Thursday, July 30, 2009

Live In The Moment

So today wasn't too bad. I woke up feeling good again. Thank goodness. It's so nice to feel normal when waking, it really sets the mood for my day. I have more confidence about my anxiety when I start the day feeling good.

I had a few incidents with balance, dizziness, and even the pressure cooker feeling, that so could have blown up into bad anxiety, but didn't. I'm starting to tell myself, it's okay to have those feelings. I feel the first initial panic when the first feelings of symptoms hit, but then I'm able to calm down, and be okay knowing it's anxiety and that It will pass, especially if I don't indulge it.

I saw a quote the other day that I totally forgot about, but really applies to anxiety symptoms. "If you resist it persists." Simple as that, and so true. The more you obsess on something the worse it gets, and the longer it stays, so I'm really trying hard not to let it get to me.

In fact we even ate in a restaurant today! Usually I want to do takeout, because I feel trapped in restaurants, but today I said to heck with it, and just did it. It was fine. I overate a little and when I waddled out the door I felt that pressure/rush feeling plus some dizziness, and it was a little hard to navigate around the tables, (no I hadn't been drinking) but I made it safely back to the car and to Petroglyph where we worked on our projects for a couple hours. And yes, the feelings went away.
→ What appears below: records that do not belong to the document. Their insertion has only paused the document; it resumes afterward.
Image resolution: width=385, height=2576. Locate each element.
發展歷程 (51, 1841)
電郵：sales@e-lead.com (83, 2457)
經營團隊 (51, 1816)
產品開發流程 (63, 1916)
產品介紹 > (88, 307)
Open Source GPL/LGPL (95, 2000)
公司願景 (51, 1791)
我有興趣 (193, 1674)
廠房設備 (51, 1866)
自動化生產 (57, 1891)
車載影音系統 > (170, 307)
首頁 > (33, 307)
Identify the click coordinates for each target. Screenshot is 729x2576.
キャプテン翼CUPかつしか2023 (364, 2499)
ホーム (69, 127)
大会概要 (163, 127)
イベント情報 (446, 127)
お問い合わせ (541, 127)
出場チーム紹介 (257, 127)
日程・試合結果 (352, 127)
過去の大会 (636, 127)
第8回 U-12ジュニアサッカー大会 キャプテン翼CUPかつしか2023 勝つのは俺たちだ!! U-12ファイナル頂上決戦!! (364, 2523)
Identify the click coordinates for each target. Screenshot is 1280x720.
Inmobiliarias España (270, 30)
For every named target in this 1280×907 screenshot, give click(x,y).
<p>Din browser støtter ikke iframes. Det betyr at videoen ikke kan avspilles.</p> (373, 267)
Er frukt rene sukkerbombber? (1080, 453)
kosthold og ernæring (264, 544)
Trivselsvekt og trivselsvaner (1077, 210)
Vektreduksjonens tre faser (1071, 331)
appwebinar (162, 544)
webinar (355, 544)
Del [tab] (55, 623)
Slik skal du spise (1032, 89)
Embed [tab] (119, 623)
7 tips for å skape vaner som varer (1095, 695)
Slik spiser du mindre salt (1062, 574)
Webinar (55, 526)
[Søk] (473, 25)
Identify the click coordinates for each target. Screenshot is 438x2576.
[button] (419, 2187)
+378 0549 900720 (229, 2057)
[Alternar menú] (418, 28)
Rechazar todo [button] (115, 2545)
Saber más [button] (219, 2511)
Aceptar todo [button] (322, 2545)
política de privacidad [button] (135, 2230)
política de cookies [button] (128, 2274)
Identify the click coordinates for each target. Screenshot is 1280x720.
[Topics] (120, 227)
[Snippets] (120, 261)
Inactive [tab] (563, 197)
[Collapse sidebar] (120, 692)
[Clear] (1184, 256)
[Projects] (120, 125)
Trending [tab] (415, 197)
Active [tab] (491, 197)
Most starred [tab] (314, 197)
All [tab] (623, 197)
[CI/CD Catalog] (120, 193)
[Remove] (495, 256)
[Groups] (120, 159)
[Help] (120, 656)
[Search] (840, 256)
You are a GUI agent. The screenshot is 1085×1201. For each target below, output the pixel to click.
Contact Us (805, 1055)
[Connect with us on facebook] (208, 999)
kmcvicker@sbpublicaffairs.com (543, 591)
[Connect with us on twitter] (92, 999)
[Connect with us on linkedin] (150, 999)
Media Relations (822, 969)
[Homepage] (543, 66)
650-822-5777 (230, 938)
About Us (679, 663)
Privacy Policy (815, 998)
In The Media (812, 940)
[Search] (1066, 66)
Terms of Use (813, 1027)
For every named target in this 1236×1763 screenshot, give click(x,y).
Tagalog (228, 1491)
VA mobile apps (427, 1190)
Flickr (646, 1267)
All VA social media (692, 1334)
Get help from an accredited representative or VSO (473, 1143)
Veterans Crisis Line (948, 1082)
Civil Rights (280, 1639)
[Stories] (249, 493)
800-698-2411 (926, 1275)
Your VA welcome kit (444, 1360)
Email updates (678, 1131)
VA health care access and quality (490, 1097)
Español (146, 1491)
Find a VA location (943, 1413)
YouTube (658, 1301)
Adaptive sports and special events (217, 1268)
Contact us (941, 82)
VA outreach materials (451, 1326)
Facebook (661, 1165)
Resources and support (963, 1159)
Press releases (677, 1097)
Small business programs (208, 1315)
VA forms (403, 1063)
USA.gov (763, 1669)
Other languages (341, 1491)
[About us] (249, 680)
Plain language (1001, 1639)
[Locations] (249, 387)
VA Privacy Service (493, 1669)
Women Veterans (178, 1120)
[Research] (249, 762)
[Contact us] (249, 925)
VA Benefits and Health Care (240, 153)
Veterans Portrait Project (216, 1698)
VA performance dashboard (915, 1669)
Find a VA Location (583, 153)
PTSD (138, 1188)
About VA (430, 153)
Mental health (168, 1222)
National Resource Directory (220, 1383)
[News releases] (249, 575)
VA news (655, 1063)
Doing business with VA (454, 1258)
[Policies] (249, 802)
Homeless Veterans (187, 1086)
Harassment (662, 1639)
And as usual I made it to Powell's by myself for my weekly gelato. I even got nervous standing in line, but it didn't last very long.

So I'm doing better again. The only thing that's bugging me, is those darn red spots. Especially the one with the ring around it. I so hope it's not Lyme Disease. And since I'm a wanna be hypocondriac Matt thinks I'm crazy to worry or even think it could be that, but the truth is, it does look like the pictures I saw.

The only thing that doesn't fit is that I have about 30 other red spots on me, that don't have the ring around it, so it's either a huge coincedence and I have two different things happening, or It's all related. In which case I really hope it's something not harmful like bedbugs. And yes, the rest of the spots look like they could be bed bug bites.

Whatever, I'm feeling fine otherwise, and I have no fever, so I'm trying to ignore them and hope for the best. One good thing is that the one on my arm, which is one of the first ones I noticed about a week ago, but didn't think anything of it at the time, is starting to fade. In fact when I looked at it again tonight I almost couldn't see it at all. So it's hopeful that they will just dissapper altogether.

So again, a pretty uneventful anxiety day. Or I should say the symptoms where there, but this time they didn't get too far, because I wouldn't let them!